5. Review your monthly subscriptions

Monthly subscriptions are a modern convenience. For only a few dollars a month, you can have everything you ever dreamed of… if you use it. With all of the subscriptions available today, it’s easy for a person to pay for something–or many things–and never use it.

A person in the modern day can have subscriptions to Netflix, Hulu, Disney+, HBO Max, Amazon Prime, Spotify, New York Times, Planet Fitness, Dollar Shave Club, Stitch Fix, Blue Apron, Robinhood, and Uber Eats.

This person could be spending $200+ every month on all of these subscriptions. That’s $2,400 a year. Those measly $10 monthly fees add up quick.

silver and gold coins
Photo by Pixabay on Pexels.com

6. Use the 30-day rule

Raise your hand if you’ve ever seen an ad for a new gadget, then bought it the same day.

I’ve been there, and every time I did, I ended up regretting my purchase. I realized that I didn’t actually need that shiny new toy. I was just infatuated with it at the time.

Use the 30-day rule to counteract this problem. Whenever you feel like buying a new toy, take 30 days to think it over. Really think if you’ll actually use it or not. Figure out if it is actually worth it before you buy it.

7. Only use cash

If you have a problem spending money that you have, using only cash might be your key to success. Using physical cash is much easier to control than a debit or credit card. There’s no overdraft protection for cash.

Dave Ramsey’s envelope system is great for this. The idea is to take out only enough money to cover your expenses. This cash then gets separated into categories (gas, food, car payment, etc.). Each category has an envelope. Once the envelope runs out of money, you don’t get to spend any more money.

If you want to save money, don’t take it out in the first place. Let it sit in your bank account where it’s safe.

8. Set up an automatic savings account

An automatic savings account is a savers best friend. In fact, it’s beneficial to people who don’t like saving as well. Automatics savings makes possible to save money without doing any extra work.

This can be done multiple ways. You could set up automatic transfers within your bank, or you could have your employer split your paycheck.

My favorite way to save automatically is using Acorns. This app invests the spare change from your credit or debit card transaction. Say you spend $2.09 buying a Mountain Dew at the gas station. On this transaction, $2.09 will go to the gas station and $0.91 will go into your Acorns account.

Across many transactions, you may end up putting $20-$30 into your savings every month. Even more, this money is invested for you and will make money on its own. Pretty cool, huh?

9. Quit watching TV

If you really want to save money, throwing out your TV is a great way to do it.

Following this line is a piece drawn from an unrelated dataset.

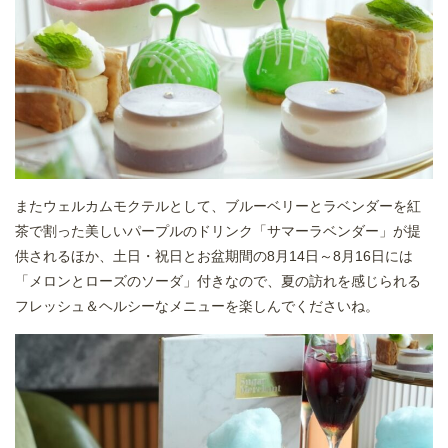
またウェルカムモクテルとして、ブルーベリーとラベンダーを紅
茶で割った美しいパープルのドリンク「サマーラベンダー」が提
供されるほか、土日・祝日とお盆期間の8月14日～8月16日には
「メロンとローズのソーダ」付きなので、夏の訪れを感じられる
フレッシュ＆ヘルシーなメニューを楽しんでくださいね。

TV can be fun, but when you’re in a pinch, it can easily be eliminated. It’s not a necessary expense; it’s a luxury. If you are paying for cable and other streaming services, getting rid of all of that can save you $100+ per month.

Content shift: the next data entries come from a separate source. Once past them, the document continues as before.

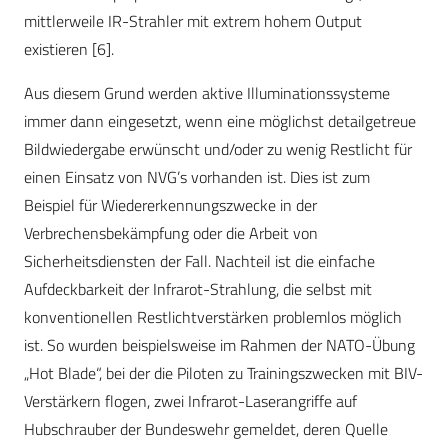
mittlerweile IR-Strahler mit extrem hohem Output
existieren [6].
Aus diesem Grund werden aktive Illuminationssysteme
immer dann eingesetzt, wenn eine möglichst detailgetreue
Bildwiedergabe erwünscht und/oder zu wenig Restlicht für
einen Einsatz von NVG’s vorhanden ist. Dies ist zum
Beispiel für Wiedererkennungszwecke in der
Verbrechensbekämpfung oder die Arbeit von
Sicherheitsdiensten der Fall. Nachteil ist die einfache
Aufdeckbarkeit der Infrarot-Strahlung, die selbst mit
konventionellen Restlichtverstärken problemlos möglich
ist. So wurden beispielsweise im Rahmen der NATO-Übung
„Hot Blade“, bei der die Piloten zu Trainingszwecken mit BIV-
Verstärkern flogen, zwei Infrarot-Laserangriffe auf
Hubschrauber der Bundeswehr gemeldet, deren Quelle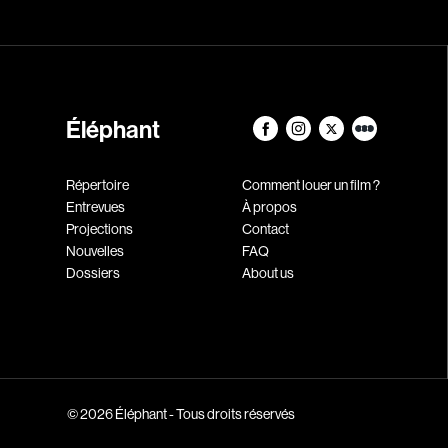
Éléphant
Répertoire
Comment louer un film ?
Entrevues
À propos
Projections
Contact
Nouvelles
FAQ
Dossiers
About us
© 2026 Éléphant - Tous droits réservés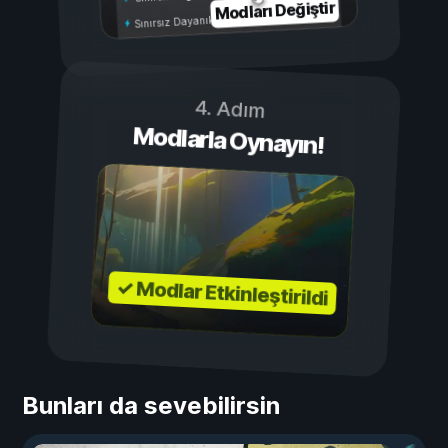
Modları Değiştir
Sınırsız Dayanıklılık
4. Adım
Modlarla Oynayın!
✓ Modlar Etkinleştirildi
Bunları da sevebilirsin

Then, there’s the added benefit of not exposing yourself to advertising. Which leads me to my next point…

10. Delete your social media accounts

“But Drams, what will we do without Instagram??”

You’ll live a better life. Aside from Twitter (which I use to promote my website), I deleted all of my social media accounts in 2019. I’ll never go back.

After I got rid of all of my social media accounts, I noticed two things: (1) I stopped caring how people perceived me and (2) I was sheltered from the constant onslaught of internet advertising. It was amazing. I no longer felt the need to keep up with the Joneses, and my impulse buying stopped completely.

This played a huge role in changing my mindset. If you’re serious about saving money, consider getting rid of your social media accounts.

Conclusion

Saving money is hard. It’s also necessary. 70% of Americans don’t have $1,000 in their savings. Don’t be part of this group. Be prepared, save money, and become financially independent.

They say money doesn’t buy happiness, but, as Daniel Tosh puts it, “It buys a WaveRunner. Have you ever seen a sad person on a WaveRunner?”

It’s meant to be a joke, but there’s an important point here. Money doesn’t buy happiness directly, but it does buy you freedom. Money buys you opportunities and makes life a whole lot easier. Save as much as you can and take control of your life.